La mujer se encogió de hombros, pronunció unas cuantas palabras por el transmisor en el lenguaje del pequeño marinero, se despidió de Mersereau y se marchó antes de que Dondragmer recibiese su última frase. Alan Aucoin ya se había marchado.

El laboratorio de meteorología estaba en un nivel más alto del cilindro, lo bastante cerca del eje central de la estación para hacer que una persona pesase un diez por ciento menos que en la sala de comunicaciones.

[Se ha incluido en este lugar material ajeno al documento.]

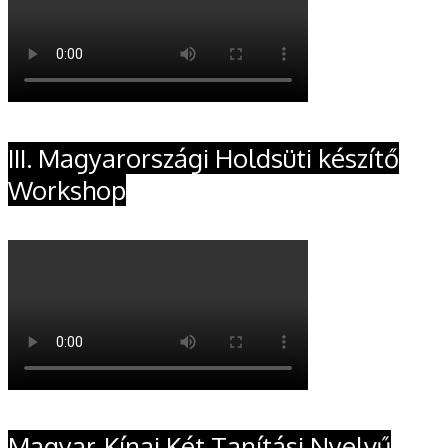
III. Magyarországi Holdsüti készítő
Workshop
Magyar-Kínai Két Tanítási Nyelvű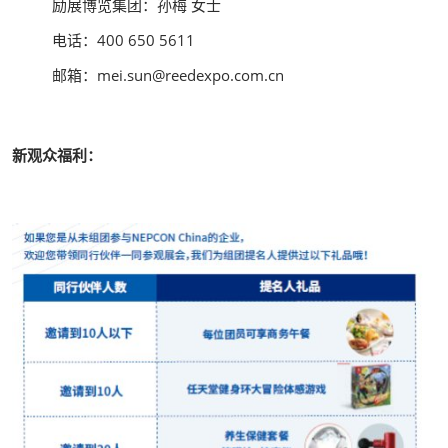
励展博览集团：孙梅 女士
电话：400 650 5611
邮箱：mei.sun@reedexpo.com.cn
新观众福利：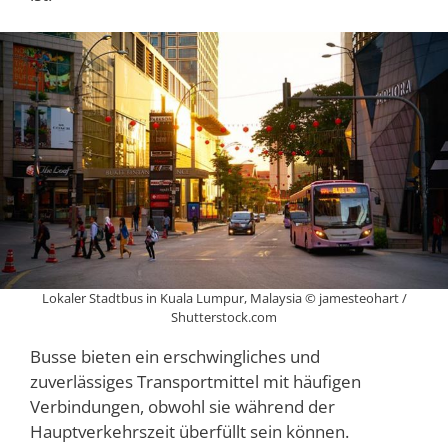
Lokaler Stadtbus in Kuala Lumpur, Malaysia © jamesteohart /
Shutterstock.com
Busse bieten ein erschwingliches und
zuverlässiges Transportmittel mit häufigen
Verbindungen, obwohl sie während der
Hauptverkehrszeit überfüllt sein können.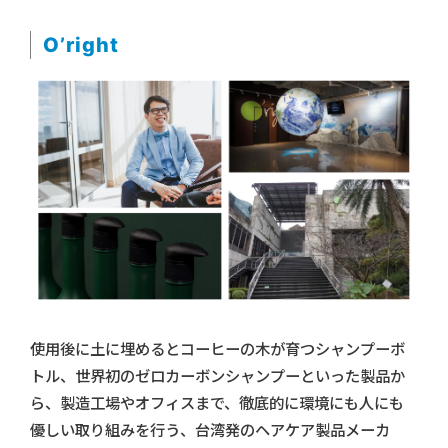
O’right
使用後に土に埋めるとコーヒーの木が育つシャンプーボ
トル、世界初のゼロカーボンシャンプーといった製品か
ら、製造工場やオフィスまで、徹底的に環境にも人にも
優しい取り組みを行う、台湾発のヘアケア製品メーカ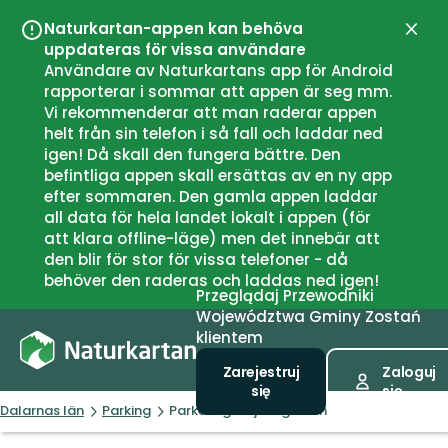
Naturkartan-appen kan behöva
Zamk
uppdateras för vissa användare
Användare av Naturkartans app för Android
rapporterar i sommar att appen är seg mm.
Vi rekommenderar att man raderar appen
helt från sin telefon i så fall och laddar ned
igen! Då skall den fungera bättre. Den
befintliga appen skall ersättas av en ny app
efter sommaren. Den gamla appen laddar
all data för hela landet lokalt i appen (för
att klara offline-läge) men det innebär att
den blir för stor för vissa telefoner - då
behöver den raderas och laddas ned igen!
Przeglądaj
Przewodniki
Województwa
Gminy
Zostań
klientem
Zarejestruj
Zaloguj
się
się
Dalarnas län
Parking
Parkering Urfjällsgruvan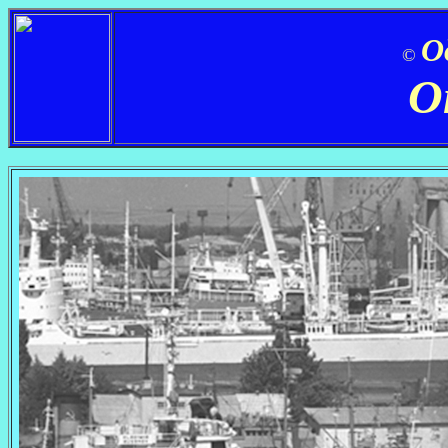
О
©
О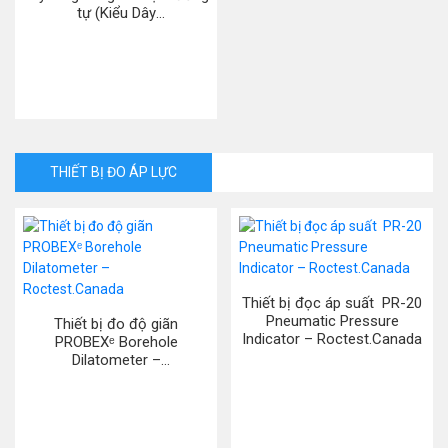
tự (Kiểu Dây
Rung)/Frequency to Analog
Converter (VW) Model
8020-59 ( hãng Geokon.
USA)
THIẾT BỊ ĐO ÁP LỰC
Thiết bị đọc áp suất PR-20
Pneumatic Pressure
Thiết bị đo độ giãn
Indicator – Roctest.Canada
PROBEXᵉ Borehole
Dilatometer –
Roctest.Canada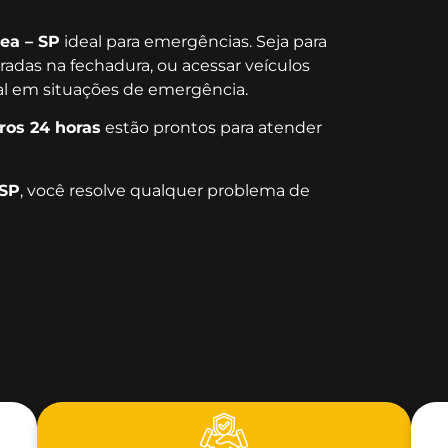
ea – SP
ideal para emergências. Seja para
radas na fechadura, ou acessar veículos
ial em situações de emergência.
ros 24 horas
estão prontos para atender
 SP
, você resolve qualquer problema de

Por ser las facilidades para el ejercicio muy limitadas, los ascensores habían sido omitidos en el diseño de la estación y los intercomunicadores estaban considerados estrictamente como equipamiento de emergencia. Easy Hoffman podía escoger entre una escalera en espiral en el eje de simetría del cilindro o cualquiera entre las diversas escalas. Puesto que no llevaba nada, no se molestó con las escaleras. Su destino estaba casi directamente «encima» de Comunicaciones, y lo alcanzó en menos de un minuto.

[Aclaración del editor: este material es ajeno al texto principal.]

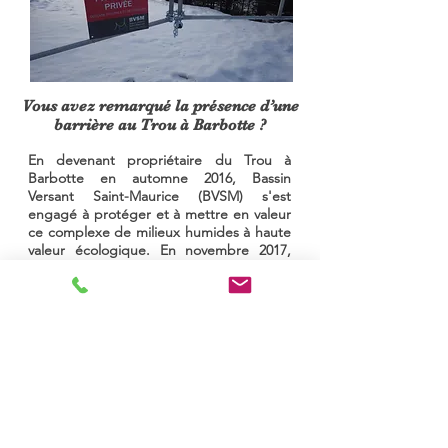
Vous avez remarqué la présence d’une
barrière au Trou à Barbotte ?
En devenant propriétaire du Trou à
Barbotte en automne 2016, Bassin
Versant Saint-Maurice (BVSM) s'est
engagé à protéger et à mettre en valeur
ce complexe de milieux humides à haute
valeur écologique. En novembre 2017,
BVSM a donc fait installer une barrière à
l’entrée du site, pour des raisons de
sécurité mais aussi pour limiter les
comportements ayant des
consé
quences
néfastes sur l’environnement et
sur les installations présentes. BVSM
travaille actuellement à mettre en œuvre
son plan de mise en valeur du Trou à
Barbotte qui consiste, entre autres, à
l’établissement de structures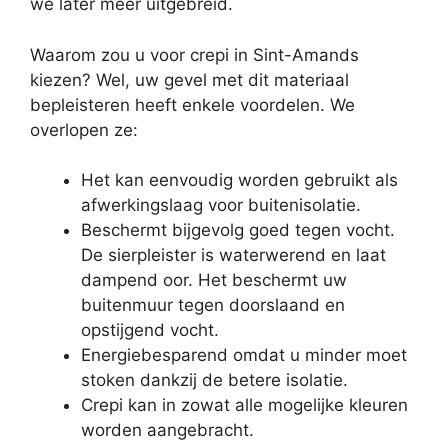
we later meer uitgebreid.
Waarom zou u voor crepi in Sint-Amands
kiezen? Wel, uw gevel met dit materiaal
bepleisteren heeft enkele voordelen. We
overlopen ze:
Het kan eenvoudig worden gebruikt als
afwerkingslaag voor buitenisolatie.
Beschermt bijgevolg goed tegen vocht.
De sierpleister is waterwerend en laat
dampend oor. Het beschermt uw
buitenmuur tegen doorslaand en
opstijgend vocht.
Energiebesparend omdat u minder moet
stoken dankzij de betere isolatie.
Crepi kan in zowat alle mogelijke kleuren
worden aangebracht.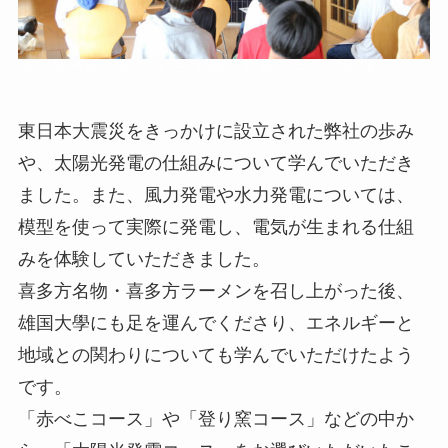
瑞江第二中学校二年生 太陽光発電コースの皆様
東日本大震災をきっかけに設立された弊社の歩み
や、太陽光発電の仕組みについて学んでいただき
ました。また、風力発電や水力発電については、
模型を使って実際に発電し、電気が生まれる仕組
みを体験していただきました。
喜多方名物・喜多方ラーメンを召し上がった後、
雄国大學にも足を運んでくださり、エネルギーと
地域との関わりについても学んでいただけたよう
です。
「赤べこコース」や「登り窯コース」などの中か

Los rasgos más prominentes de la habitación eran dos mapas hemisféricos de Dhrawn, de unos seis metros de diámetro. Cada uno era una pantalla donde estaba marcada la temperatura, la referencia altitud-presión, la velocidad del viento —cuando podía obtenerse— y otros datos que pudiesen conseguirse de los satélites que registraban las imágenes reflejadas, dispuestas en órbitas bajas, o de las brigadas exploradoras mesklinitas. Una mancha de luz verde marcaba la posición de la colonia, justo al norte del ecuador, y nueve chispas amarillas más débiles, esparcidas a su alrededor, indicaban los vehículos de exploración. Sobre el fondo del gigantesco planeta, sus rastros formaban un despliegue embarazosamente pequeño, esparcidos en un radio de unos doce mil kilómetros al este y al oeste y de treinta a cuarenta mil al norte y al Sur en el costado occidental de lo que los meteorólogos llaman Low Alfa. Las luces amarillas, excepto las adentradas en las regiones más frías del oeste, formaban un tosco arco que rodeaba al Low. Pronto iba a ser jalonado de estaciones sensoras, pero hasta entonces se había cubierto poco más de la cuarta parte de su perímetro de ciento treinta mil kilómetros.

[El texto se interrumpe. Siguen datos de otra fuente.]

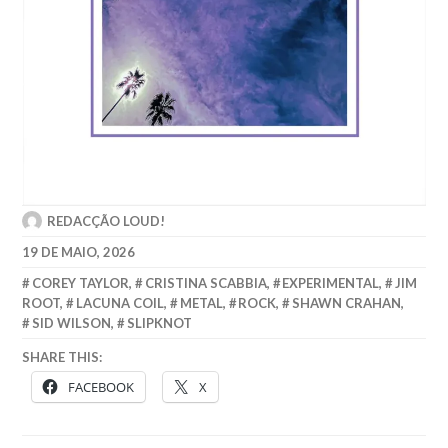
REDACÇÃO LOUD!
19 DE MAIO, 2026
COREY TAYLOR
,
CRISTINA SCABBIA
,
EXPERIMENTAL
,
JIM
ROOT
,
LACUNA COIL
,
METAL
,
ROCK
,
SHAWN CRAHAN
,
SID WILSON
,
SLIPKNOT
SHARE THIS:
FACEBOOK
X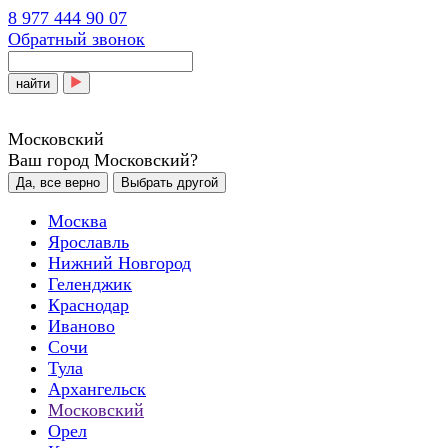
8 977 444 90 07
Обратный звонок
найти
Московский
Ваш город Московский?
Да, все верно
Выбрать другой
Москва
Ярославль
Нижний Новгород
Геленджик
Краснодар
Иваново
Сочи
Тула
Архангельск
Московский
Орел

El coste había sido alto, no sólo en dinero, que Easy tendía a considerar como una simple medida del esfuerzo empleado, sino también en vidas. Sus ojos buscaron la luz amarilla bordeada de rojo, justo en el interior de Low, que marcaba la posición del Esket. Habían pasado siete meses —tres días y medio de Dhrawn— desde que un ser humano había visto alguna señal de su tripulación, aunque sus transmisores todavía enviaban imágenes de su interior. De vez en cuando, Easy pensaba lúgubremente en sus amigos Kabremm y Destigmet, y ocasionalmente molestaba la conciencia de Dondragmer hablándole de ellos al comandante del Kwembly.

—Hola, Easy, y hola, mamá —cortaron sus melancólicos pensamientos.

—Hola, meteorólogos —respondió—. Tengo un amigo que necesita una predicción. ¿Podéis hacer algo?

—Si es para alguien de la estación, seguro —contestó Benj.

—No seas cínico, hijo. Eres lo suficientemente mayor para entender la diferencia entre no saber nada y no saberlo todo. Es para Dondragmer en el Kwembly —indicó la luz amarilla en el mapa, y describió la situación en líneas generales—. Alan traerá la posición exacta, si eso os ayuda.

—Realmente no es mucho —admitió Seumas McDevitt—. Si no te gusta el cinismo, tendré que escoger mis palabras cuidadosamente; pero la luz en ese mapa puede estar dentro de unos cuantos cientos de kilómetros. Dudo de que podamos confeccionar un pronóstico lo suficientemente preciso para que eso haga una diferencia significativa.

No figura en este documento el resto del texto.